▸ **TASK REQUIREMENTS**
Return the data below exactly, please, but drop the pictures.

▸ **SUPPLIED MATERIAL**
════════════════════
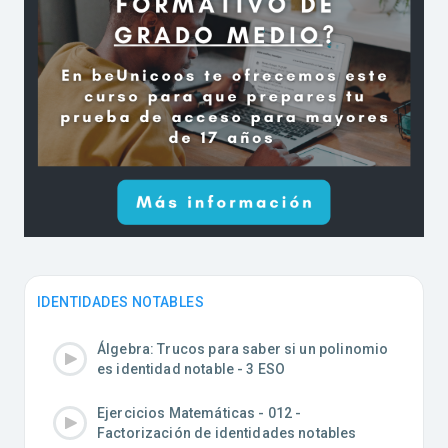
IDENTIDADES NOTABLES
Álgebra: Trucos para saber si un polinomio
es identidad notable - 3 ESO
Ejercicios Matemáticas - 012 -
Factorización de identidades notables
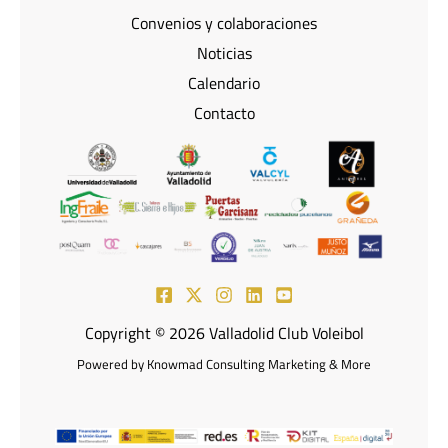
Convenios y colaboraciones
Noticias
Calendario
Contacto
Copyright © 2026 Valladolid Club Voleibol
Powered by Knowmad Consulting Marketing & More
════════════════════
▸ **ANSWER FOR THIS EXERCISE**
IDENTIDADES NOTABLES
Álgebra: Trucos para saber si un polinomio
es identidad notable - 3 ESO
Ejercicios Matemáticas - 012 -
Factorización de identidades notables
Convenios y colaboraciones
Noticias
Calendario
Contacto
Copyright © 2026 Valladolid Club Voleibol
Powered by Knowmad Consulting Marketing & More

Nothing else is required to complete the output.